• PROBLEM TO SOLVE: Please transcribe the entries below exactly and leave out every picture.

• DATA EXTRACT:

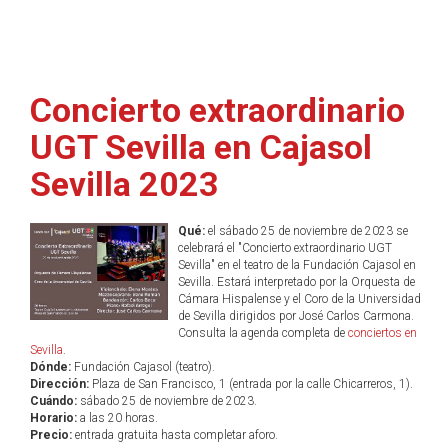
Concierto extraordinario
UGT Sevilla en Cajasol
Sevilla 2023
Qué:
el sábado 25 de noviembre de 2023 se
celebrará el "Concierto extraordinario UGT
Sevilla" en el teatro de la Fundación Cajasol en
Sevilla. Estará interpretado por la Orquesta de
Cámara Hispalense y el Coro de la Universidad
de Sevilla dirigidos por José Carlos Carmona.
Consulta la agenda completa de
conciertos en
Sevilla
.
Dónde:
Fundación Cajasol (teatro).
Dirección:
Plaza de San Francisco, 1 (entrada por la calle Chicarreros, 1).
Cuándo:
sábado 25 de noviembre de 2023.
Horario:
a las 20 horas.
Precio:
entrada gratuita hasta completar aforo.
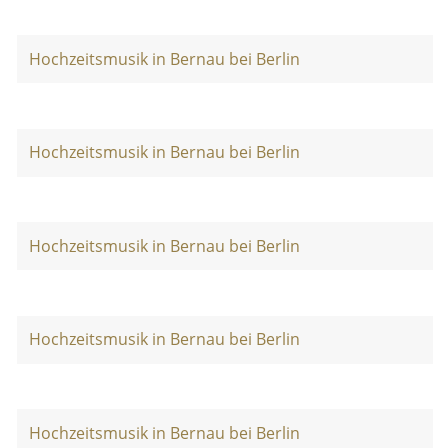
Hochzeitsmusik in Bernau bei Berlin
Hochzeitsmusik in Bernau bei Berlin
Hochzeitsmusik in Bernau bei Berlin
Hochzeitsmusik in Bernau bei Berlin
Hochzeitsmusik in Bernau bei Berlin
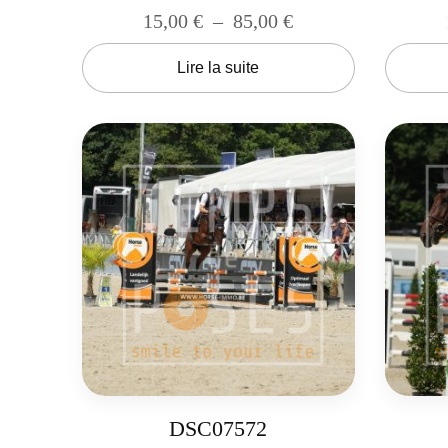
15,00
€
–
85,00
€
Lire la suite
DSC07572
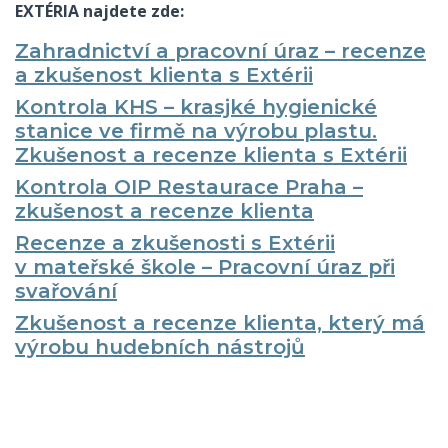
EXTÉRIA najdete zde:
Zahradnictví a pracovní úraz – recenze
a zkušenost klienta s Extérii
Kontrola KHS – krasjké hygienické
stanice ve firmě na výrobu plastu.
Zkušenost a recenze klienta s Extérii
Kontrola OIP Restaurace Praha –
zkušenost a recenze klienta
Recenze a zkušenosti s Extérii
v mateřské škole – Pracovní úraz při
svařování
Zkušenost a recenze klienta, který má
výrobu hudebních nástrojů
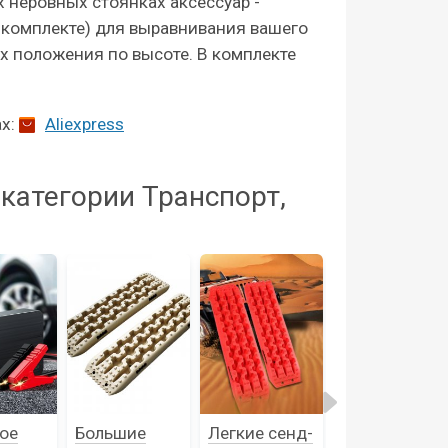
 неровных стоянках аксессуар -
в комплекте) для выравнивания вашего
х положения по высоте. В комплекте
ах:
Aliexpress
категории Транспорт,
ое
Большие
Легкие сенд-
Простые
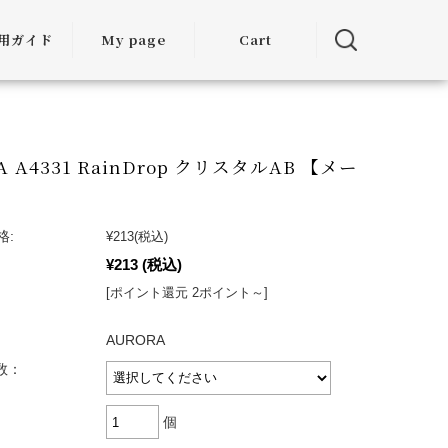
用ガイド
My page
Cart
用ガイド
・お届けに
ついて
A A4331 RainDrop クリスタルAB 【メー
】
方法につい
て
格:
¥213
(税込)
¥213
(税込)
・交換につ
いて
[ポイント還元 2ポイント～]
ランクアッ
AURORA
度について
入数：
ミア割（大
個
引）につい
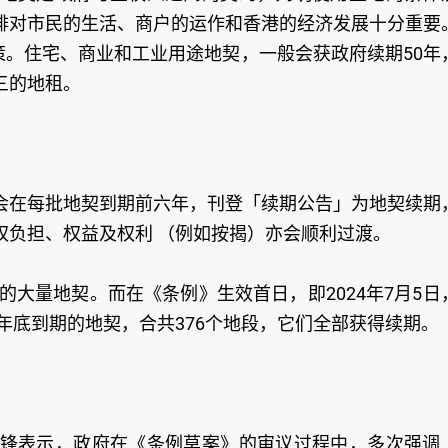
排对市民的生活、商户的运作和香港的经济发展十分重要
政策。住宅、商业和工业用途地契，一般会获政府续期50年
三的地租。
会在每批地契到期前六年，刊登「续期公告」为地契续期
权负担、权益及权利 （例如按揭）亦会顺利过渡。
的大量地契。而在《条例》生效首日，即2024年7月5日
年底到期的地契，合共376个地段，它们全部获得续期。
锋表示，政府在《条例草案》的审议过程中，多次强调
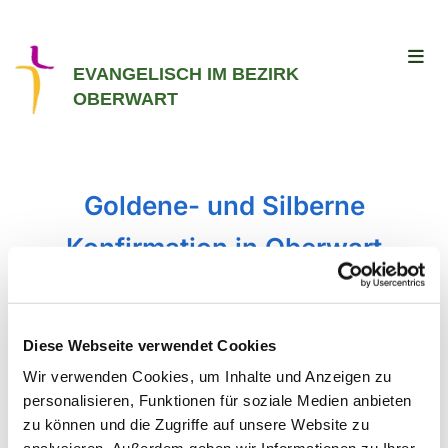
EVANGELISCH IM BEZIRK
OBERWART
Goldene- und Silberne
Konfirmation in Oberwart
#
Blog Oberwart
Diese Webseite verwendet Cookies
Wir verwenden Cookies, um Inhalte und Anzeigen zu
Veröffentlicht von Nina Eicher am Mittwoch, 16.
personalisieren, Funktionen für soziale Medien anbieten
Oktober 2024 12:00
zu können und die Zugriffe auf unsere Website zu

• TASK RESPONSE:
Concierto extraordinario
UGT Sevilla en Cajasol
Sevilla 2023
Qué:
el sábado 25 de noviembre de 2023 se
celebrará el "Concierto extraordinario UGT
Sevilla" en el teatro de la Fundación Cajasol en
Sevilla. Estará interpretado por la Orquesta de
Cámara Hispalense y el Coro de la Universidad
de Sevilla dirigidos por José Carlos Carmona.
Consulta la agenda completa de
conciertos en
Sevilla
.
Dónde:
Fundación Cajasol (teatro).
Dirección:
Plaza de San Francisco, 1 (entrada por la calle Chicarreros, 1).
Cuándo:
sábado 25 de noviembre de 2023.
Horario:
a las 20 horas.
Precio:
entrada gratuita hasta completar aforo.
Hochzeitsmusik in Bernau bei Berlin
Hochzeitsmusik in Bernau bei Berlin
Hochzeitsmusik in Bernau bei Berlin
Hochzeitsmusik in Bernau bei Berlin
Hochzeitsmusik in Bernau bei Berlin
15,00
€
–
85,00
€
Lire la suite
DSC07572
EXTÉRIA najdete zde:
Zahradnictví a pracovní úraz – recenze
a zkušenost klienta s Extérii
Kontrola KHS – krasjké hygienické
stanice ve firmě na výrobu plastu.
Zkušenost a recenze klienta s Extérii
Kontrola OIP Restaurace Praha –
zkušenost a recenze klienta
Recenze a zkušenosti s Extérii
v mateřské škole – Pracovní úraz při
svařování
Zkušenost a recenze klienta, který má
výrobu hudebních nástrojů
 неровных стоянках аксессуар -
в комплекте) для выравнивания вашего
х положения по высоте. В комплекте
ах:
Aliexpress
категории Транспорт,
ое
Большие
Легкие сенд-
Простые
用ガイド
My page
Cart
用ガイド
・お届けに
ついて
A A4331 RainDrop クリスタルAB 【メー
】
方法につい
て
格:
¥213
(税込)
¥213
(税込)
・交換につ
いて
[ポイント還元 2ポイント～]
ランクアッ
AURORA
度について
入数：
ミア割（大
個
引）につい
排对市民的生活、商户的运作和香港的经济发展十分重要
政策。住宅、商业和工业用途地契，一般会获政府续期50年
三的地租。
会在每批地契到期前六年，刊登「续期公告」为地契续期
权负担、权益及权利 （例如按揭）亦会顺利过渡。
的大量地契。而在《条例》生效首日，即2024年7月5日
年底到期的地契，合共376个地段，它们全部获得续期。
锋表示，政府在《条例草案》的审议过程中，多次强调
EVANGELISCH IM BEZIRK
OBERWART
Goldene- und Silberne
Konfirmation in Oberwart
#
Blog Oberwart
Diese Webseite verwendet Cookies
Wir verwenden Cookies, um Inhalte und Anzeigen zu
Veröffentlicht von Nina Eicher am Mittwoch, 16.
personalisieren, Funktionen für soziale Medien anbieten
Oktober 2024 12:00
zu können und die Zugriffe auf unsere Website zu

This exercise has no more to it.